400 Bad Request: Your request was malformed — missing required fields, invalid model ID, or oversized context. Do not retry. Log the full request for debugging and fix the construction logic.
401 Unauthorized: Invalid or expired API key. Do not retry. Alert immediately — this means your key has been revoked or was never valid. Check your secrets manager.

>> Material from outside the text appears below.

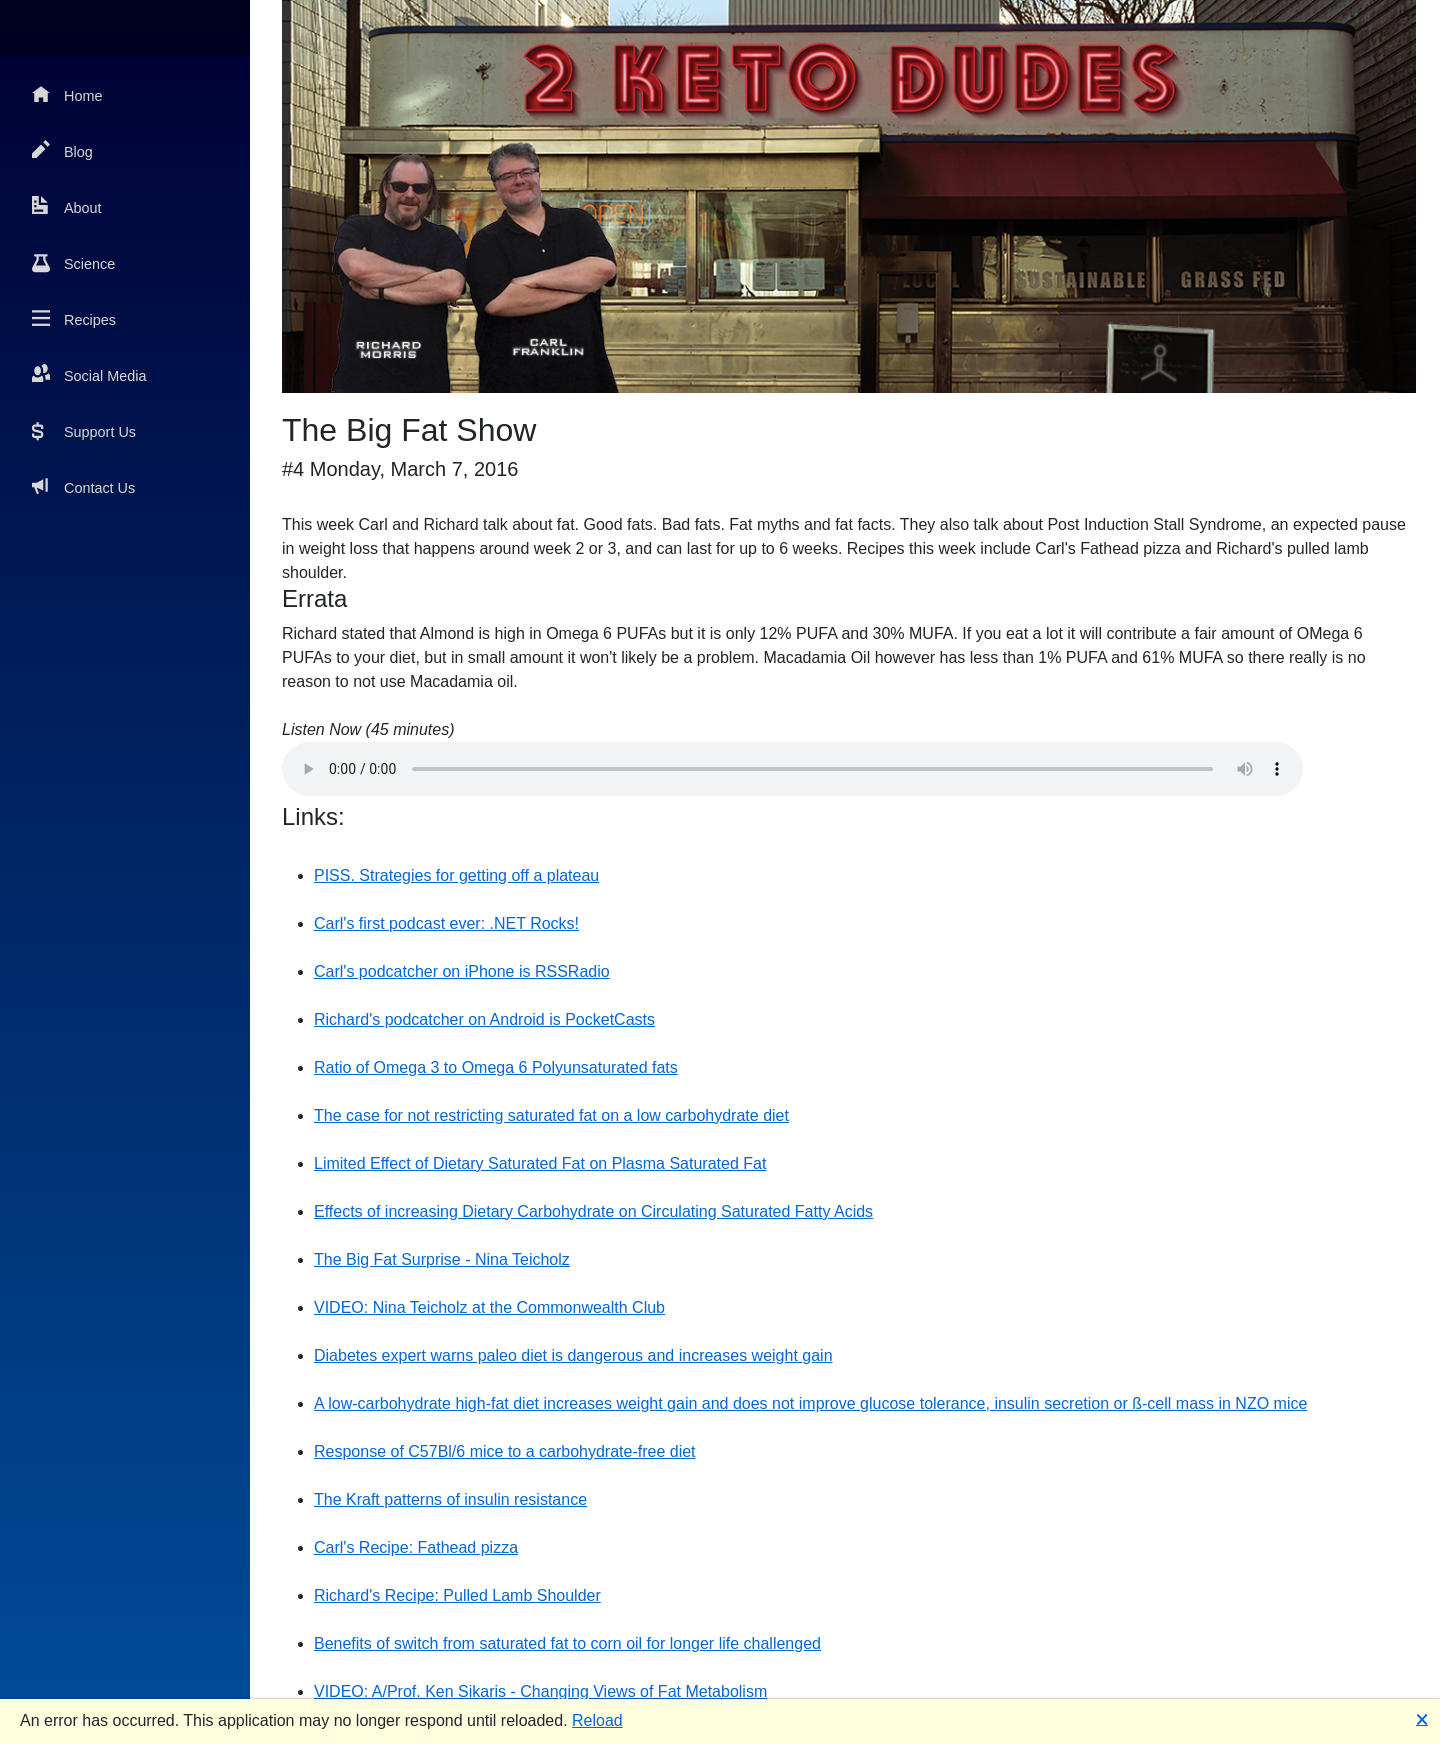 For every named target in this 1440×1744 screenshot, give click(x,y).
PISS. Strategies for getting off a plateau (456, 875)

403 Forbidden: Your request violates a usage policy (content filtered). Do not retry with the same input. Log the input (appropriately anonymised) and route to a human review queue if this is user-generated content.
429 Too Many Requests: Rate limit hit. Always retry with exponential backoff. Read the retry-after header if present.
500 / 529 Overloaded: Server-side error or temporary overload. Retry with backoff. Anthropic's API is highly available, but brief 529s occur during high-traffic periods.

Graceful degradation patterns

Cached responses for common queries: For frequently asked questions or stable content (product FAQs, policy summaries), cache Claude's responses with a TTL. A cache hit bypasses the API entirely, insulating the user from any API issues.
Fallback to a simpler model: If Claude Sonnet 4.5 is returning 529s, fall back to Claude Haiku 4.5 for the duration of the outage. A slightly less capable response is almost always better than an error message to the user.
Graceful error messages: When all retries are exhausted, show a message that is honest but not alarming: "Our AI assistant is temporarily unavailable. Please try again in a few minutes, or contact support." Never expose raw API error messages to end users.
Circuit breaker pattern: After N consecutive failures within a time window, open the circuit and stop sending requests to Claude for a cooling-off period. This prevents a cascade of 429s from amplifying during recovery.